“Expressive therapy” can be an important aid for those navigating the path of cancer diagnosistreatment and recovery, explains Clair Pinks who has a Masters in Counselling. 

“Art, music, poetry and movement” can help patients cope. 

In her sessions at Bloomhill Clair is focussing on art and says there is absolutely no experience necessary. The key thing is that you don’t need any artistic ability, it’s about the process not the product.” 

Clair explains that art therapy can help Bloomhill clients with their sense of self, something that can be affected by a life threatening illness. 

It’s a way of letting go of freeing themselves, an externalisation of an inner experience which can provide insight. 

The group nature of the experience provides connection with others going through a similar experience and “validation through others stories”. “It shows them they are not isolated and alone.” 

She starts each session with a meditation, perhaps on the breath, teaching clients that if they become overwhelmed they have something that soothes them and can “self-support”  

Through art the aim is to find a connection with self. Clair asks “What is presenting itself? What is the experience for you right now?” 

The answers to her questions manifest in a choice of images, all within an environment where they feel comfortable and safe and which is totally confidential. 

In the session pictured, they had been working on a group collage. “They choose what calls them, what resonates on that day”. 

At the close of each session participants are invited to share their experience. They can choose whether or not to be part of this open conversation. 

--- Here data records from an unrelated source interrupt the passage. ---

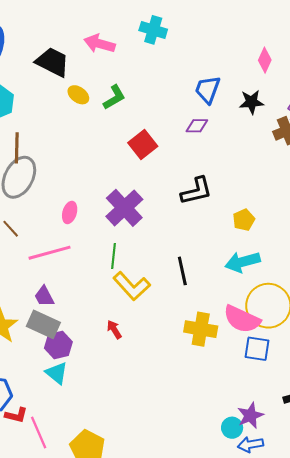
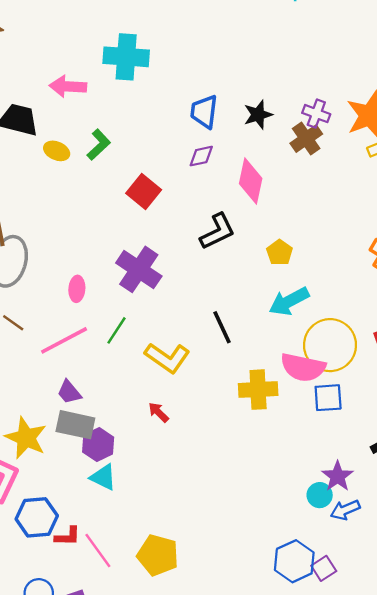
cyan cross: (153, 30) -> (126, 57), size x1.4
pink diamond: (265, 60) -> (251, 181), moved, size x1.5
green line: (114, 256) -> (116, 330), moved, turned 40

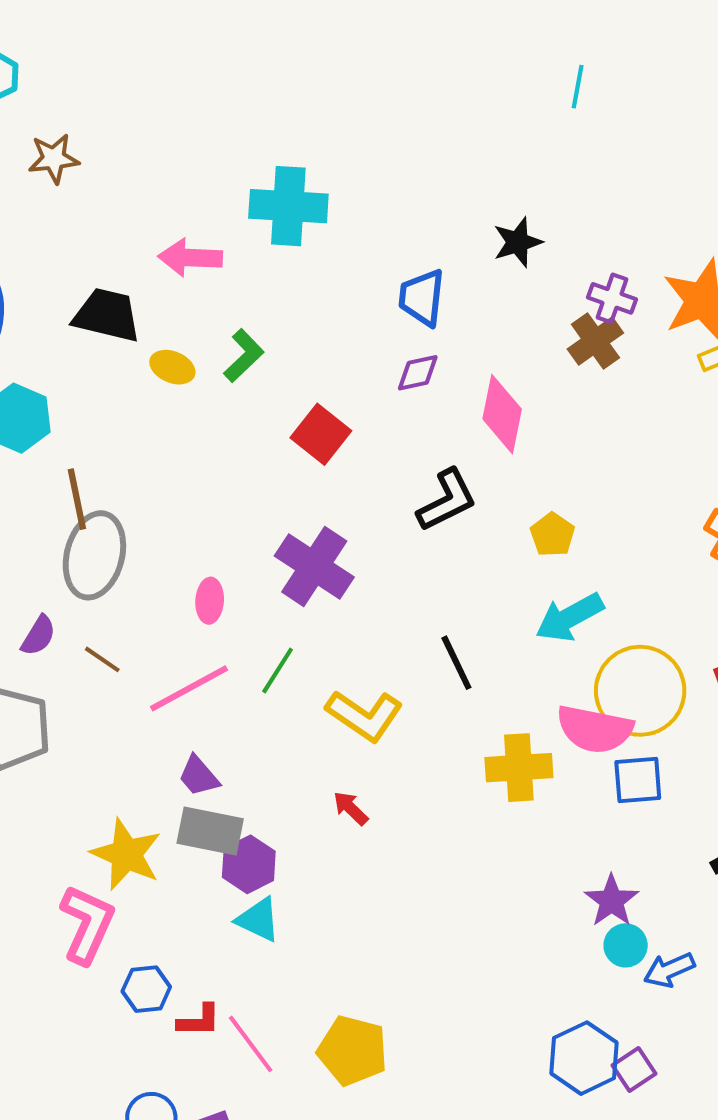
black star: (258, 115) -> (518, 242), moved
purple star: (338, 476) -> (612, 901), moved
blue hexagon: (37, 517) -> (146, 989), size x0.7

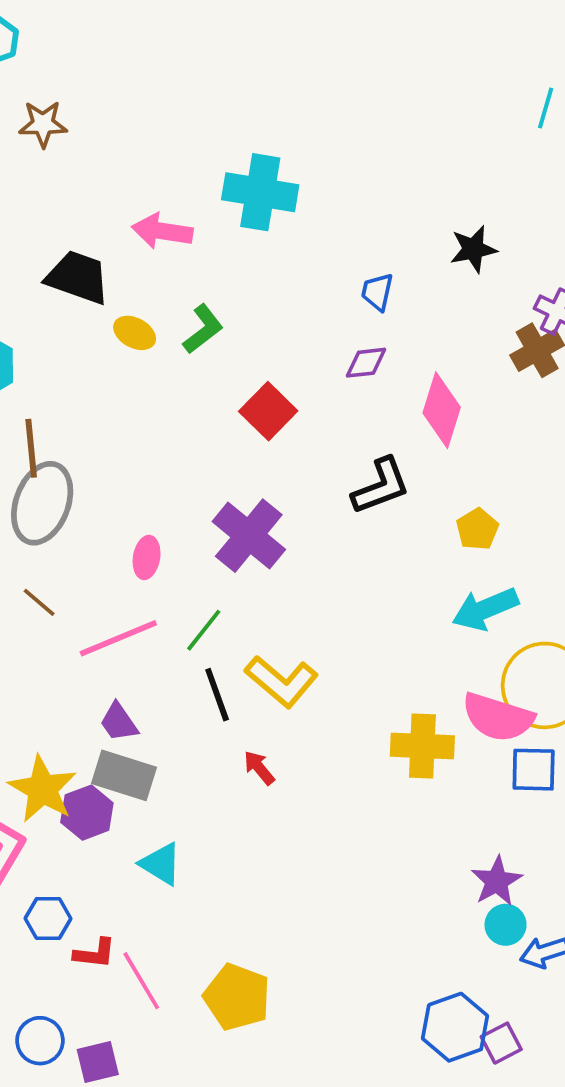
blue trapezoid: (422, 297) -> (377, 292), size x0.7
black line: (456, 663) -> (217, 695), moved
purple hexagon: (249, 864) -> (87, 813), moved

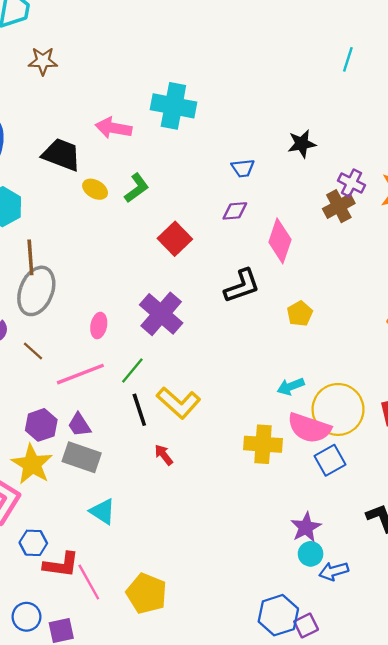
blue trapezoid: (377, 292) -> (243, 168), turned -110
cyan arrow: (485, 609) -> (291, 386), moved, size x0.7
blue square: (534, 770) -> (330, 460), turned -32
purple hexagon: (87, 813) -> (41, 425), moved
red L-shape: (95, 953) -> (61, 565), size x1.4

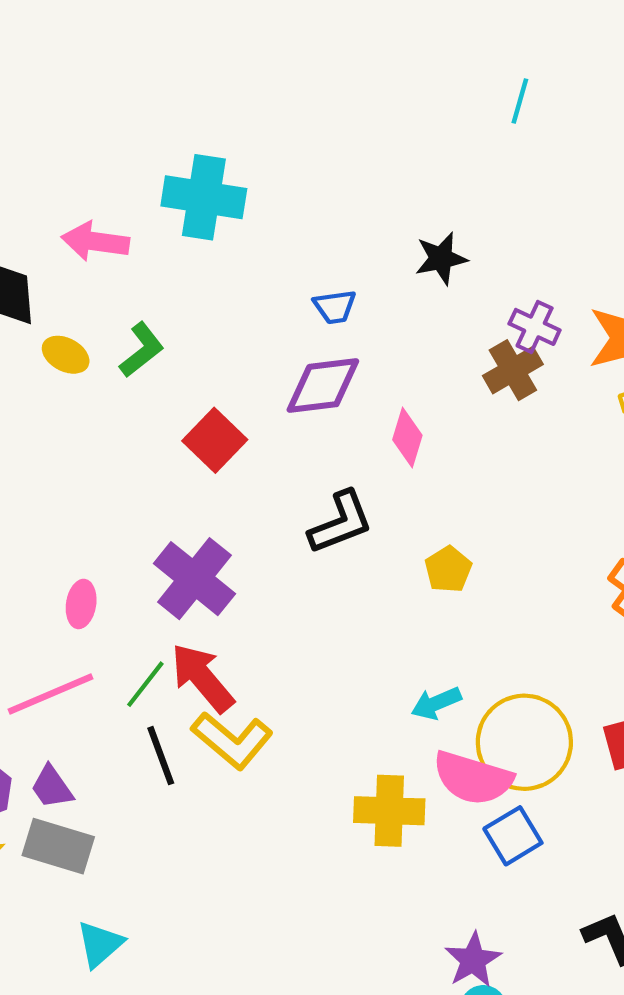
purple diamond: (235, 211) -> (323, 386), size x1.6
pink diamond: (280, 241) -> (407, 437), size x0.7
red arrow: (164, 455) -> (202, 678), moved, size x1.8
cyan triangle: (103, 511) -> (100, 944), turned 48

Clair said feedback from her first series of sessions showed that participants felt “heard, validated and supported”. 

Class member Tong attended last year and is back for more. He said “people living with cancer don’t have avenues for releasing how they are feeling. It’s hard to explain to others”. Art therapy is “a great way to express yourself”.  

The art therapy sessions are funded by a philanthropic grant provided by the Crosby Foundation.